Terrorist attacks are not specifically addressed by statute. Determining coverage under the WHCA for such attacks may be complicated, as it is not always possible to identify the person or group responsible for a terrorist act, or to determine the intended target of the action. Coverage may be extended to some victims of terrorist acts. Each case must be considered on an individual basis in conjunction with the definitions of "war-risk hazard" and "hostile force or individual."
Who is covered?
For the purposes of the WHCA, a covered employee includes:
- Any person covered under the Defense Base Act
- Any person working outside of the United States under a personal services contract with the federal government
- Any person working as a civilian employee paid by nonappropriated funds under the jurisdiction of the Department of Defense, such as an employee of a military post exchange or officer's club.

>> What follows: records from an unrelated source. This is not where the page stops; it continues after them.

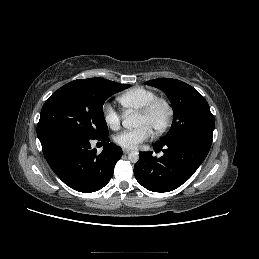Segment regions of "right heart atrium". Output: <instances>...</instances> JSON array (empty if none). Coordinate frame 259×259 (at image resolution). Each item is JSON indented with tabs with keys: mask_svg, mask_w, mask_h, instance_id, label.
Masks as SVG:
<instances>
[{
	"mask_svg": "<svg viewBox=\"0 0 259 259\" xmlns=\"http://www.w3.org/2000/svg\"><path fill=\"white\" fill-rule=\"evenodd\" d=\"M102 117L105 124L110 129H119L121 124V115L115 110V108L111 104L105 103L102 106Z\"/></svg>",
	"mask_w": 259,
	"mask_h": 259,
	"instance_id": "1",
	"label": "right heart atrium"
}]
</instances>
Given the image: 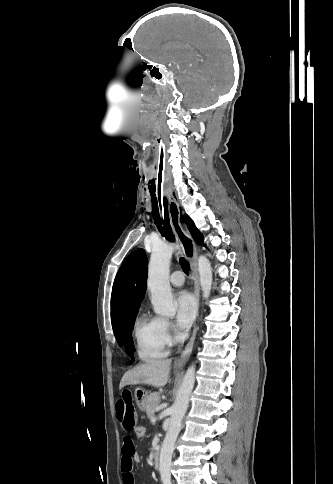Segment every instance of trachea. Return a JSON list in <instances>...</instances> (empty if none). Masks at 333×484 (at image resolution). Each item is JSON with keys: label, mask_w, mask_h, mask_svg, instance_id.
I'll return each instance as SVG.
<instances>
[{"label": "trachea", "mask_w": 333, "mask_h": 484, "mask_svg": "<svg viewBox=\"0 0 333 484\" xmlns=\"http://www.w3.org/2000/svg\"><path fill=\"white\" fill-rule=\"evenodd\" d=\"M156 145L157 151L153 158V172L151 176V186H152V214L154 218V223L157 226L158 231L162 236H165L167 240L174 242L175 236L172 232L170 225V219L168 214V200L165 197V172L164 167L166 165L167 151L164 149L165 143V132H156ZM180 264L183 272L189 275L190 265L189 262L184 258L180 257Z\"/></svg>", "instance_id": "trachea-1"}]
</instances>
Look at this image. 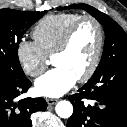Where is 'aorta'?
<instances>
[{
  "label": "aorta",
  "instance_id": "aorta-1",
  "mask_svg": "<svg viewBox=\"0 0 127 127\" xmlns=\"http://www.w3.org/2000/svg\"><path fill=\"white\" fill-rule=\"evenodd\" d=\"M56 113L61 118H69L73 113V106L69 101H60L56 105Z\"/></svg>",
  "mask_w": 127,
  "mask_h": 127
}]
</instances>
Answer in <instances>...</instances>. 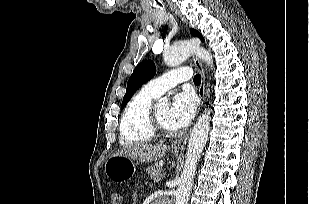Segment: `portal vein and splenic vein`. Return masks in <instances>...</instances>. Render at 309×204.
<instances>
[{
	"label": "portal vein and splenic vein",
	"mask_w": 309,
	"mask_h": 204,
	"mask_svg": "<svg viewBox=\"0 0 309 204\" xmlns=\"http://www.w3.org/2000/svg\"><path fill=\"white\" fill-rule=\"evenodd\" d=\"M164 176V173L161 175V177H163Z\"/></svg>",
	"instance_id": "obj_1"
}]
</instances>
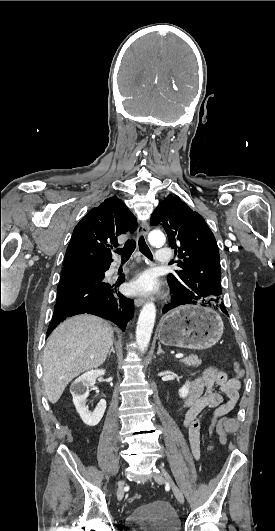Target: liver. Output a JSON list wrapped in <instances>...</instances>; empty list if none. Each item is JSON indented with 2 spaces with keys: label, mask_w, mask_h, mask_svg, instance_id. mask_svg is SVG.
Listing matches in <instances>:
<instances>
[{
  "label": "liver",
  "mask_w": 275,
  "mask_h": 531,
  "mask_svg": "<svg viewBox=\"0 0 275 531\" xmlns=\"http://www.w3.org/2000/svg\"><path fill=\"white\" fill-rule=\"evenodd\" d=\"M112 337L107 321L93 315H76L54 329L43 355V381L50 403L59 401L72 379L105 363Z\"/></svg>",
  "instance_id": "obj_1"
}]
</instances>
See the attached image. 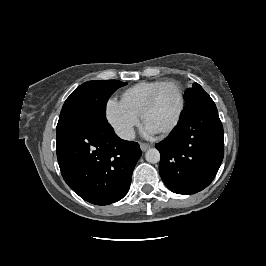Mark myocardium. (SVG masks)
Wrapping results in <instances>:
<instances>
[{
	"mask_svg": "<svg viewBox=\"0 0 266 266\" xmlns=\"http://www.w3.org/2000/svg\"><path fill=\"white\" fill-rule=\"evenodd\" d=\"M169 85H173L176 87L178 94H179V106L176 112L175 117L173 118V120L170 122L169 125H167L165 128H163L162 130L158 131L159 133L165 134L168 133L170 131H172L176 125L178 124L184 107H185V95H184V90L182 88V86L174 80H169V81H164L163 83H161L150 95V97L148 98L147 102L145 103L142 112H141V118L142 120L146 123V115L148 113V111L151 109V107L153 106L155 100L157 99L159 93L161 92V90Z\"/></svg>",
	"mask_w": 266,
	"mask_h": 266,
	"instance_id": "myocardium-1",
	"label": "myocardium"
}]
</instances>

Employees who reside at or near the place of employment and do not live there solely by virtue of the exigencies of the employment will be covered only while in the performance of duty.
The following individuals are not covered:
- Prisoners of war detained or utilized by the United States
- Recipients of workers' compensation benefits from any other source
- Foreign nationals entitled to benefits from another country
- Those convicted of a subversive act against the United States
How is a claim made?
There are three types of claims available under the WHCA:
- Reimbursement claim (WHCA Section 104) - An insurance carrier or self-insured employer will first pay DBA benefits to an injured worker or his or her survivors and then seek reimbursement from the Department of Labor under the WHCA. Insurers and employers may be reimbursed for benefits paid and itemized and non-itemized administrative costs associated with the claim. Non-itemized administrative costs are capped by regulation at 15% of the total value of the benefits due on a claim. A claim is not reimbursed under the WHCA if the insurance carrier charged an additional premium, referred to as premium loading, to cover the specific war hazard that caused the injury or death.
- Direct benefit claim (WHCA Section 101) - Filed when an injury or death is due to a war-risk hazard not compensable under the Defense Base Act.
- Detention benefit claim (WHCA Section 101) - Filed when the employee is detained by a hostile force or person.
Employees or survivors should file Section 101 claims directly with the Division of Federal Employees' Compensation only after a Longshore District Director has determined that no compensation is payable under the Defense Base Act. The claims examiner will develop the factual and medical evidence as necessary, and recommend acceptance or denial of the claim. Section 101 claims receive the same appeal rights as regular FECA cases. The time limit for filing a claim is generally three years.